# We Have Spawnage - Super Red HMPK x Black Marble SD



## Flare (Dec 17, 2010)

Male: Super Red HMPK
Female: Black Marble SD

I released her a little after 2pm today, they began spawning around 2:30pm. 

They finished around 4pm, it was their first time, and she never really got super eggy, I think there are only around maybe 40 eggs in the nest. She's out and enjoying a snack of bloodworms. He's being very good tending the nest, cleaning the eggs, so we'll see. 

They were such lovely spawners, no damage to either fish. All of the food cultures are ready! So now i just have to see how many eggs hatch and how many babies i actually get!!

Sorry for the horrible photos, my camera does not take good pictures when the water has IAL in it and is tinted! 



























































































And a video! 
http://www.youtube.com/watch?v=ad-GPUQmujs


----------



## Flare (Dec 17, 2010)

Lets play spot the eggs!!


----------



## Bettawhisperer (Oct 1, 2010)

I breed and show Bettas and I'm not familiar with the term SD. What is that supposed to stand for?...............Yes virgin pairs sometimes don't have as many the first time.

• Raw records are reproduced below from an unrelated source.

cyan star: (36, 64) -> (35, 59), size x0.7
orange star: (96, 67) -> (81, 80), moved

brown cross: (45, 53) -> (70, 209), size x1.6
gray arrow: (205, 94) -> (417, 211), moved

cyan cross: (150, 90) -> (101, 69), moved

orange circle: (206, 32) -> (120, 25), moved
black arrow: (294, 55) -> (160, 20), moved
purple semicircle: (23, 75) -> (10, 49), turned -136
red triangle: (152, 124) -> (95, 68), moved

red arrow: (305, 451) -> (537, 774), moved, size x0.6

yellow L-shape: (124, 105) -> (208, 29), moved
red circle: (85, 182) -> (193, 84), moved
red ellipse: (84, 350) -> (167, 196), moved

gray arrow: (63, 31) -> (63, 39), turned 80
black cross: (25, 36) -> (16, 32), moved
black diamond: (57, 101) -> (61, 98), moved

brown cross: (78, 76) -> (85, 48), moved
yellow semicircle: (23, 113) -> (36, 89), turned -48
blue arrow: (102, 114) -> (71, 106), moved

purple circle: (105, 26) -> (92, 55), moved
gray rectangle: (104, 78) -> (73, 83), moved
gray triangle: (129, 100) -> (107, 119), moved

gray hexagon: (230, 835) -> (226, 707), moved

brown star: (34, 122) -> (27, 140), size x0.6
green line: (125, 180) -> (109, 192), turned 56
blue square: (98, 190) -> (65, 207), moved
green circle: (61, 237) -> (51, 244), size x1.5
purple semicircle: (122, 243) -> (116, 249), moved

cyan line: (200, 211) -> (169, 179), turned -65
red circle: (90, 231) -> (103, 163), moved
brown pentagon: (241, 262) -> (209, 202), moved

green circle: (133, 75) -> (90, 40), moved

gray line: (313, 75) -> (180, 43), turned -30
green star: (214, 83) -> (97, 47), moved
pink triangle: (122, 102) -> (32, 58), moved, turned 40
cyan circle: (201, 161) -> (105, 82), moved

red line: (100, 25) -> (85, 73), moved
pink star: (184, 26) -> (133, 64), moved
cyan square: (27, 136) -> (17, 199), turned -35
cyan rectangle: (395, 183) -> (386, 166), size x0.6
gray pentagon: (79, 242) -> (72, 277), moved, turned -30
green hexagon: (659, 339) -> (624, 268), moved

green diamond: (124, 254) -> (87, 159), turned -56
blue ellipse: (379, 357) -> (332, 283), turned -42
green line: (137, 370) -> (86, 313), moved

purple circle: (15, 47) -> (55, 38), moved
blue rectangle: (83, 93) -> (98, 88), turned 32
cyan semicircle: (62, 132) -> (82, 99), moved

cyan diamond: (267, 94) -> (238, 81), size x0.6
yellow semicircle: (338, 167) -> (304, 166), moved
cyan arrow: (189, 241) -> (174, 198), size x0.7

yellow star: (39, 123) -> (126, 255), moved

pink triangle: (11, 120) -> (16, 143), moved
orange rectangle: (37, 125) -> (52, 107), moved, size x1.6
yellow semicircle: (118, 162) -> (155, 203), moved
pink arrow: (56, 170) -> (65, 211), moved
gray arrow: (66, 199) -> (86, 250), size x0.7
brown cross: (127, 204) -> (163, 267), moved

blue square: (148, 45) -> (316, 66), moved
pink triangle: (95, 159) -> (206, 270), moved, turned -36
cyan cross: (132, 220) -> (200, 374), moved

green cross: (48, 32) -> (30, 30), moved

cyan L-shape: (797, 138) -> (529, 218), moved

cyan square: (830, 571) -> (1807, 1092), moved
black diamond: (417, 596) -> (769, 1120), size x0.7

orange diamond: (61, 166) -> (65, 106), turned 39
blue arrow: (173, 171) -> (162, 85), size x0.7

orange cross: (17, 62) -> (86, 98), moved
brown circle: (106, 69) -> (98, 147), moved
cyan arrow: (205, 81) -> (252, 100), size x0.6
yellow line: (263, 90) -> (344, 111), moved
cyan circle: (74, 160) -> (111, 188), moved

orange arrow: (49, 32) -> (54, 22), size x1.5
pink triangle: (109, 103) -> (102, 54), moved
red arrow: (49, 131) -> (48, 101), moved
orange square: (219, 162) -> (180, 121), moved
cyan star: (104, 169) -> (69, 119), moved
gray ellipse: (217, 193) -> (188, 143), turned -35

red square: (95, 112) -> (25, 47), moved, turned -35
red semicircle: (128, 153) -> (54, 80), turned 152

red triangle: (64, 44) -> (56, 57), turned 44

Good luck with this spawn.


----------



## Mr. fish (Mar 8, 2011)

Ive never seen fish spawn before, thats crazy lol


----------



## Betta man (Mar 25, 2011)

If you have too many bettas, I might be interested in buying.


----------



## Chard56 (Oct 10, 2010)

Bettawhisperer said:


> I breed and show Bettas and I'm not familiar with the term SD. What is that supposed to stand for?...............Yes virgin pairs sometimes don't have as many the first time. Good luck with this spawn.


SD stands for Super Delta.


----------



## Aflat (Apr 16, 2011)

Really cool. Your lucky that it went so smooth. My water quality went really bad and I had to abort. Sad day. Does the tint in the water help that? Hope you keep us updated.


----------



## Flare (Dec 17, 2010)

Breeding is just not my thing these days... woke up to no eggs and no nest... it was a first time breeding for both of them so its possible the eggs were infertile... I'm going to recondition the pair, they were so wonderful, quick and gentle, I think next time they'll get it, I'll probably try spawning them again in about 3 weeks. I put a new pair in the tank today that I am very excited about, I will start a new thread about them!


----------



## Bettawhisperer (Oct 1, 2010)

You can condition them good with bloodworms for two weeks and try again in two weeks she'll be ready with eggs by then. Yes sometimes with virgin pairs you'll have failed spawns but they should do good the next time.


----------